In the ESAR project, participants were involved throughout the research process wherever possible. The emphasis was on creating an authentic collaborative relationship with participants. A prerequisite for creating such collaboration with others was to establish our own research team approach to collaboration and engagement at the initial stages of the study and to model this throughout the study. Furthermore, to enhance engagement with participants, we focused on methods for data collection which aimed to enhance dialogue, including focus groups and goal attainment scaling (GAS). We also committed to quickly sharing findings with participants to clarify our interpretations and enhance ownership of recommendations for change. Our goal was to ensure that all boundary partners had ownership of any improvements implied in the findings. Ownership, in our eyes, could only be assured if those who led the organizations and communities impacted by the AR projects we studied were involved as early as possible in confirmation of indicators, as well as discussion of findings and recommendations (the latter point was also particularly emphasized by Brown & Isaacs, 2005 ).
Methodology and Methods
All frameworks usually include a description of the overarching methodology and methods used. The importance of transparency and systematicity in the description has been noted by Meyrick (2006). As Meyrick (2006) pointed out, a framework should “communicate enough knowledge about the process to enable readers to make a value judgement about rigour and quality” (p. 804). Knowledge includes ensuring there are clear details regarding what data are to be collected as well as how the collection will occur.
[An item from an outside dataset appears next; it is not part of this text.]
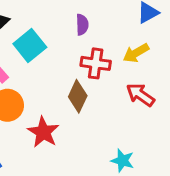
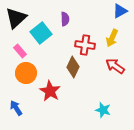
purple semicircle: (82, 25) -> (65, 19), moved
yellow arrow: (136, 53) -> (112, 38), turned -36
In the EvAR framework, we have encouraged extension of the usual AR multimethod approach for enhancing data credibility (Yin, 2003) to a mixed-method methodology (Creswell, 2009; Ivankova, 2015; Ivankova, Creswell, & Stick, 2006) falling under triangulation and convergence typologies (Creswell & Plano Clark, 2011). The indicators are used to inform construction of the methods used for data collection within the mixed-method methodology. We accepted Creswell’s (2009) interpretation of mixed methods where the Qn component uses statistical formulae “so that numbered data can be analyzed using statistical procedures . . .” (p. 4). We add that Qn combined with Ql offers a more holistic understanding of perceptions. The rationale for using mixed-method methodology in the EvAR has been based on the assumption that quantitative (Qn) or qualitative (Ql) alone is insufficient, Qn and Ql complement each other, and such a mix allows for more robust analysis (Youngs & Piggot-Irvine, 2012, 2014). In the EvAR framework, the methodology with wide choice of method selection aligned with the intent of AR for flexibility and responsiveness.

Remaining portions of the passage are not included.